This question is probably too wide but...
I have 300 projects (say project1_v1.sln, project2_v1.sln...) all dependent on 1 class library (say classLib_v1.sln), every 3 months we need to do a small amendment the class library (interfaces and implementation), which will break some of the projects, you then fix these projects and deploy....nasty....
BUT....
rather than amend the existing projects we would rather regenerate them as a new "branched" version....

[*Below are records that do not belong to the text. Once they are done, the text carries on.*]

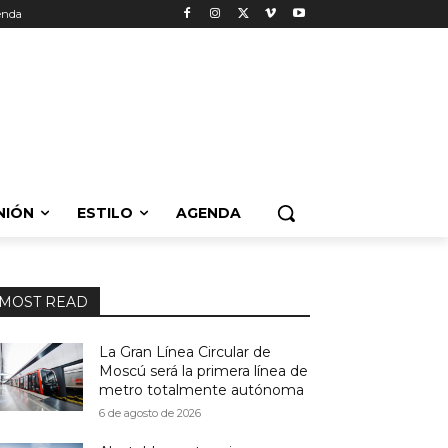
enda
NIÓN
ESTILO
AGENDA
MOST READ
La Gran Línea Circular de
Moscú será la primera línea de
metro totalmente autónoma
6 de agosto de 2026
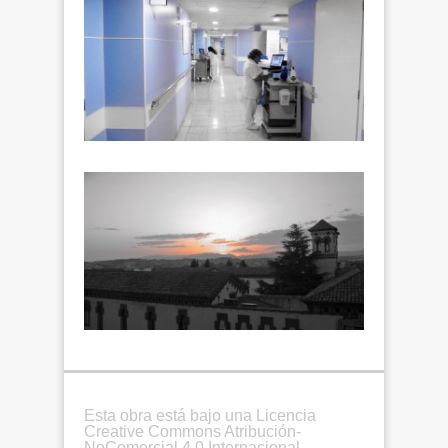
Esta obra está bajo una Licencia
Creative Commons Atribución-
NoComercial 4.0 Internacional.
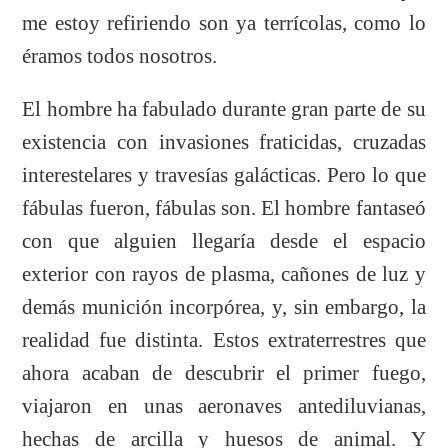
me estoy refiriendo son ya terrícolas, como lo
éramos todos nosotros.
El hombre ha fabulado durante gran parte de su
existencia con invasiones fraticidas, cruzadas
interestelares y travesías galácticas. Pero lo que
fábulas fueron, fábulas son. El hombre fantaseó
con que alguien llegaría desde el espacio
exterior con rayos de plasma, cañones de luz y
demás munición incorpórea, y, sin embargo, la
realidad fue distinta. Estos extraterrestres que
ahora acaban de descubrir el primer fuego,
viajaron en unas aeronaves antediluvianas,
hechas de arcilla y huesos de animal. Y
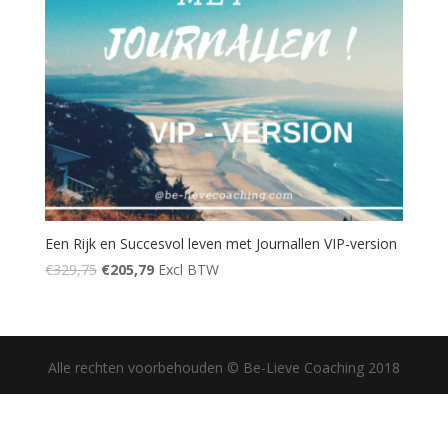
Een Rijk en Succesvol leven met Journallen VIP-version
€
329,75
€
205,79
Excl BTW
Alle rechten voorbehouden © Be-Lieve Coaching 2018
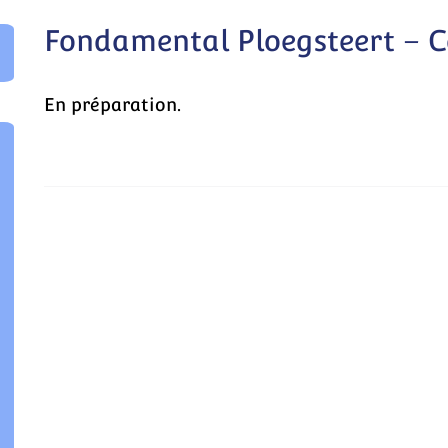
Fondamental Ploegsteert – C
herche
r:
En préparation.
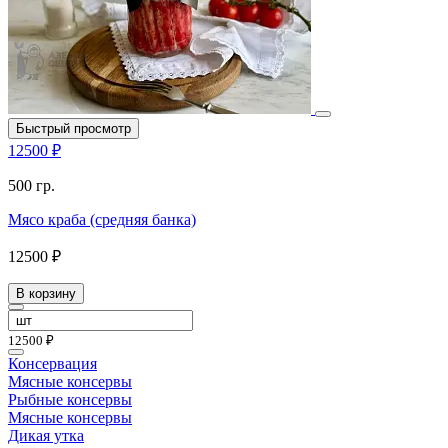
Быстрый просмотр
12500 ₽
500 гр.
Мясо краба (средняя банка)
12500 ₽
В корзину
12500 ₽
Консервация
Мясные консервы
Рыбные консервы
Мясные консервы
Дикая утка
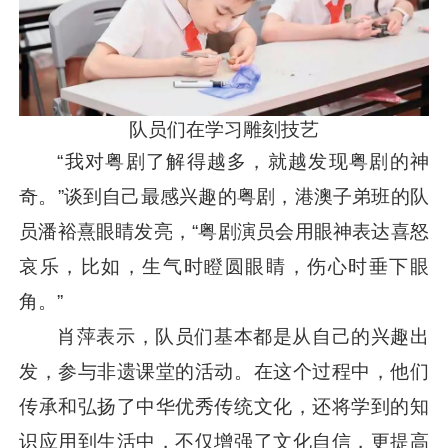
队员们在学习雕刻技艺
“我对粤剧了解得越多，就越发现粤剧的神
奇。”谈到自己最感兴趣的粤剧，港澳子弟班的队
员潘裕熹眼睛发亮，“粤剧演员会用眼神表达喜怒
哀乐，比如，生气时瞪圆眼睛，伤心时垂下眼
角。”
肖萍表示，队员们基本都是从自己的兴趣出
发，参与非遗课堂的活动。在这个过程中，他们
传承和弘扬了中华优秀传统文化，还将学到的知
识应用到生活中，不仅增强了文化自信，更提高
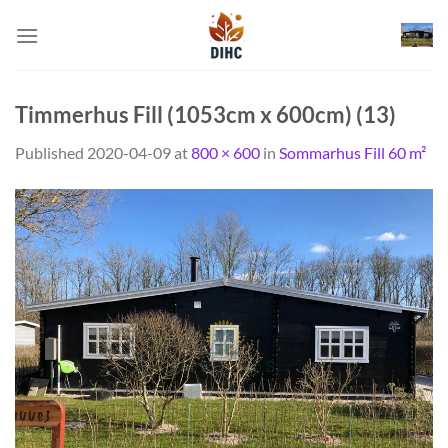
Skip
to
content
Timmerhus Fill (1053cm x 600cm) (13)
Published
2020-04-09
at
800 × 600
in
Sommarhus Fill 60 m²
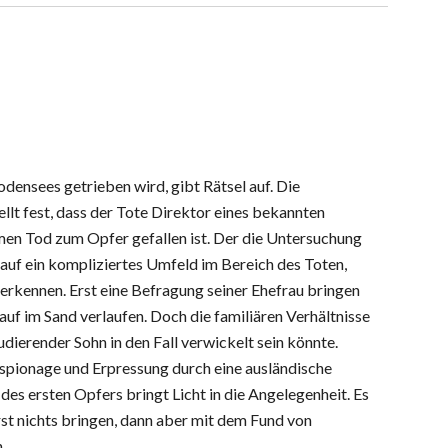
odensees getrieben wird, gibt Rätsel auf. Die
ellt fest, dass der Tote Direktor eines bekannten
n Tod zum Opfer gefallen ist. Der die Untersuchung
 auf ein kompliziertes Umfeld im Bereich des Toten,
 erkennen. Erst eine Befragung seiner Ehefrau bringen
uf im Sand verlaufen. Doch die familiären Verhältnisse
udierender Sohn in den Fall verwickelt sein könnte.
iespionage und Erpressung durch eine ausländische
des ersten Opfers bringt Licht in die Angelegenheit. Es
t nichts bringen, dann aber mit dem Fund von
.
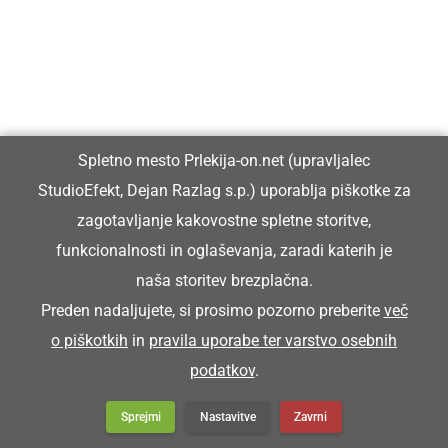
STIRIJE
delci sena (drobni lističi in semena)
Spletno mesto Prlekija-on.net (upravljalec
Na štalah smo fküper zmetali stirije.
StudioEfekt, Dejan Razlag s.p.) uporablja piškotke za
zagotavljanje kakovostne spletne storitve,
funkcionalnosti in oglaševanja, zaradi katerih je
STORI
naša storitev brezplačna.
Preden nadaljujete, si prosimo pozorno preberite
več
star
o piškotkih
in
pravila uporabe ter varstvo osebnih
podatkov
.
Zej pa si resen že stori grota.
Sprejmi
Nastavitve
Zavrni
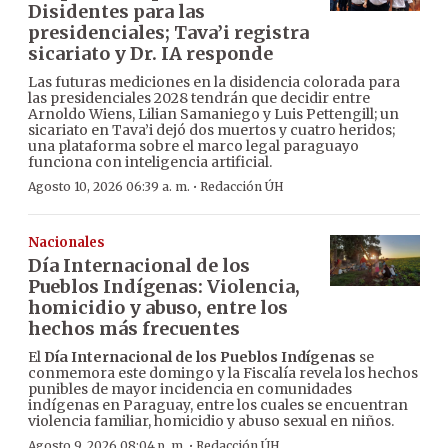
Disidentes para las
presidenciales; Tava’i registra
sicariato y Dr. IA responde
Las futuras mediciones en la disidencia colorada para
las presidenciales 2028 tendrán que decidir entre
Arnoldo Wiens, Lilian Samaniego y Luis Pettengill; un
sicariato en Tava’i dejó dos muertos y cuatro heridos;
una plataforma sobre el marco legal paraguayo
funciona con inteligencia artificial.
·
Agosto 10, 2026 06:39 a. m.
Redacción ÚH
Nacionales
Día Internacional de los
Pueblos Indígenas: Violencia,
homicidio y abuso, entre los
hechos más frecuentes
El
Día Internacional de los Pueblos Indígenas
se
conmemora este domingo y la Fiscalía revela los hechos
punibles de mayor incidencia en comunidades
indígenas en Paraguay, entre los cuales se encuentran
violencia familiar, homicidio y abuso sexual en niños.
·
Agosto 9, 2026 08:04 p. m.
Redacción ÚH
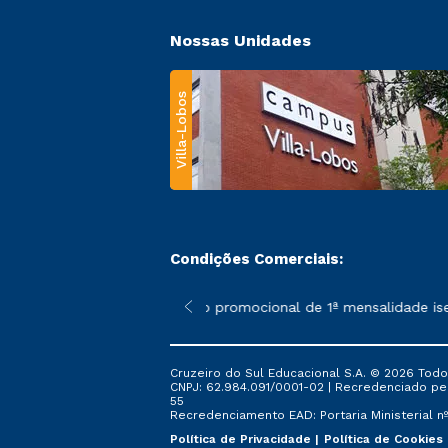
Nossas Unidades
Villa-Lobos
Condições Comerciais:
 poderão sofrer alterações nos períodos de rematrícula conforme
*A condição promocional de 1ª mensalidade isenta
Cruzeiro do Sul Educacional S.A. © 2026 Todo
CNPJ: 62.984.091/0001-02 | Recredenciado pela 
55
Recredenciamento EAD: Portaria Ministerial nº 
Política de Privacidade
Política de Cookies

so...clone classLib1.sln to make classLib2.sln make the ammendment, and then regenerate project1_v1.sln, to project1_v2.sln, which references classLib2 rather than classLib1.....compile....and fix.
I.e. have 2 versions of the every project.
feels like some sort of automated "production line", of products.
We do use TFS, but our version control is very linear, so I don't especially know how to deal with something like this without causing a mess.
thoughts?
There have been several useful responses, but just to be clear, this isn't about avoiding the breaking change, the code wILL break, its about automating a change (of a reference), and then using that automation to tell us where the code has broken.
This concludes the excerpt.